With one-quarter of the world population crammed in the region, major depressive disorder, which is still the third-leading cause of disability worldwide, also affects Southeast Asia.
Most patients with mental illness do not receive any treatment. The situation is especially alarming in low-resource settings, where the treatment gap can be as high as 90 per cent.
According to this research, this gap can be attributed to several reasons, including low governmental priority for mental health, which is reflected in delays in developing national-level mental health policies or legislation protecting the human rights of people with mental health problems. Another important contributor to this gap is the lack of both financial and human resources.
Fast-forward to today, there has been a significant movement and awareness raised around the issue. Many startups from the region emerge, offering solutions and platforms to target the 73 per cent people in the region that identify as stress and anxiety issues, according to “The Well Economy: APAC Edition,” a recent report by JWT Intelligence.

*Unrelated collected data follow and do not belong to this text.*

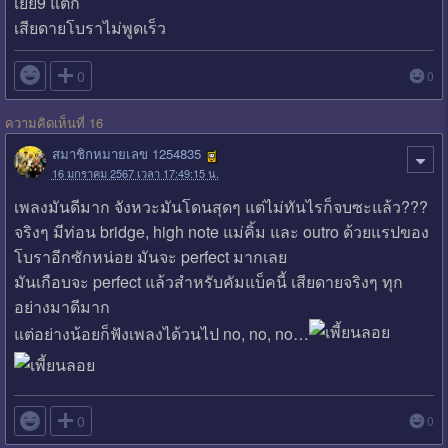
เยี่ย9 แตก
เสียดายโบราไม่พูดเร็ว

0
0
ความคิดเห็นที่ 16
สมาชิกหมายเลข 1254835
16 มกราคม 2567 เวลา 17:49:15 น.
เพลงมันดีมาก จังหวะมันโดนสุดๆ แต่ไม่ทันไรก็จบซะแล้ว???
จริงๆ มีท่อน bridge, high note แม่คิ้ม และ outro ด้วยแรปของ
โบราอีกซักหน่อย มันจะ perfect มากเลย
มันเกือบจะ perfect แล้วสำหรับคัมแบ็คนี้ เสียดายจริงๆ ทุก
อย่างมาดีมาก
แต่อย่างน้อยก็ฟังเพลงได้วนไป no, no, no…

0
0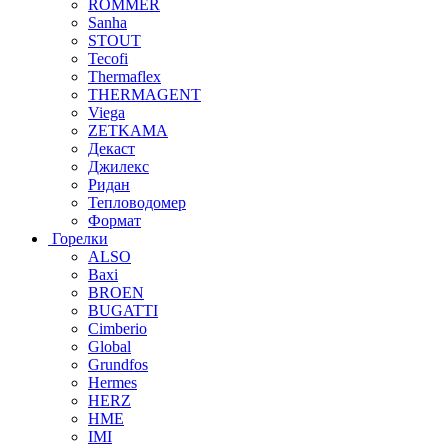
ROMMER
Sanha
STOUT
Tecofi
Thermaflex
THERMAGENT
Viega
ZETKAMA
Декаст
Джилекс
Ридан
Тепловодомер
Формат
Горелки
ALSO
Baxi
BROEN
BUGATTI
Cimberio
Global
Grundfos
Hermes
HERZ
HME
IMI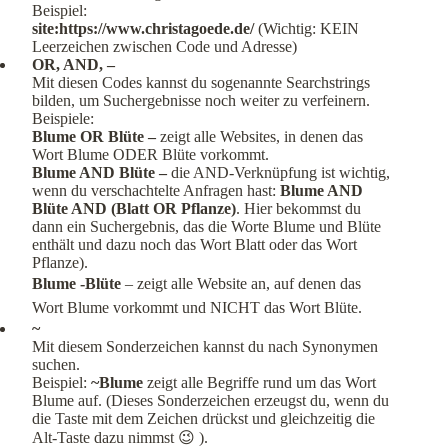
Beispiel:
site:https://www.christagoede.de/
(Wichtig: KEIN
Leerzeichen zwischen Code und Adresse)
OR, AND, –
Mit diesen Codes kannst du sogenannte Searchstrings
bilden, um Suchergebnisse noch weiter zu verfeinern.
Beispiele:
Blume OR Blüte –
zeigt alle Websites, in denen das
Wort Blume ODER Blüte vorkommt.
Blume AND Blüte –
die AND-Verknüpfung ist wichtig,
wenn du verschachtelte Anfragen hast:
Blume AND
Blüte AND (Blatt OR Pflanze)
. Hier bekommst du
dann ein Suchergebnis, das die Worte Blume und Blüte
enthält und dazu noch das Wort Blatt oder das Wort
Pflanze).
Blume -Blüte
– zeigt alle Website an, auf denen das
Wort Blume vorkommt und NICHT das Wort Blüte.
~
Mit diesem Sonderzeichen kannst du nach Synonymen
suchen.
Beispiel:
~Blume
zeigt alle Begriffe rund um das Wort
Blume auf. (Dieses Sonderzeichen erzeugst du, wenn du
die Taste mit dem Zeichen drückst und gleichzeitig die
Alt-Taste dazu nimmst 😉 ).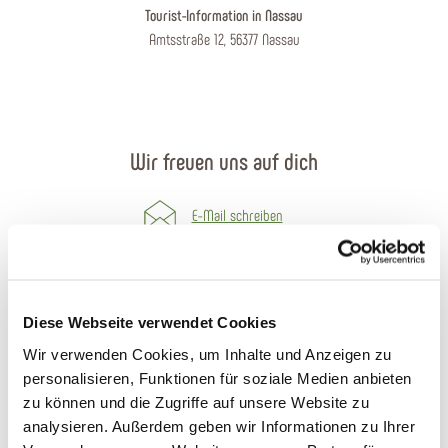
Tourist-Information in Nassau
Amtsstraße 12, 56377 Nassau
Wir freuen uns auf dich
E-Mail schreiben
Kontaktformular
Prospekte bestellen
Diese Webseite verwendet Cookies
Wir verwenden Cookies, um Inhalte und Anzeigen zu
Anreise planen
personalisieren, Funktionen für soziale Medien anbieten
zu können und die Zugriffe auf unsere Website zu
Öffnungszeiten
analysieren. Außerdem geben wir Informationen zu Ihrer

The report stated that changing attitudes to health and wellness around Asia Pacific factors into the awareness surrounding the issue. The report, which was based on a survey of 2,500 consumers in five countries (China, Japan, Indonesia, Thailand, and Australia), found that mental health is top of mind across all generations with 71 percent of those surveyed associate health with mental health, more than the 68 percent who associate health with overall physical condition.
Add this to the recent worldwide release of Todd Phillips’ Joker. The mental health awareness seemed to have reached another height, in particular in Southeast Asia, with social posts flooding the timeline with hashtag #MentalHealthAwarenessDay on October 10.
People buzz on social media about how “good people being wronged by society turns into mentally ill people” as the basic idea of mental illness while it’s far-reaching, showing how little education about mental health the society has.
These eight startups are based in Southeast Asia, and each comes out as bringing mental health issues to the surface, finally shine a light on the otherwise overlooked problem in today’s fast-changing, overexposed society.
Riliv was bred in the second-largest city in Indonesia, Surabaya, and one of the very first few to address the mental health issue so in the country. Coming from Audrey Maximillian Herli, the company’s CEO and co-founder, Riliv was an idea built upon a piece of data from the World Health Organisation that said one person kills themselves every 40 seconds.
Speaking to e27 in 2018, Herli explained that Riliv works by allowing users to sign up and immediately get connected to an on-duty psychologist, matched with the problems profiled by the user. Both the user and the psychologist -the Expert Reliever- would agree on a date to have an online counseling session for an hour.
Riliv, who were in Google Business Group Story Search’s top four finalists in 2017, intends to become a safe place for people to talk with the professionals.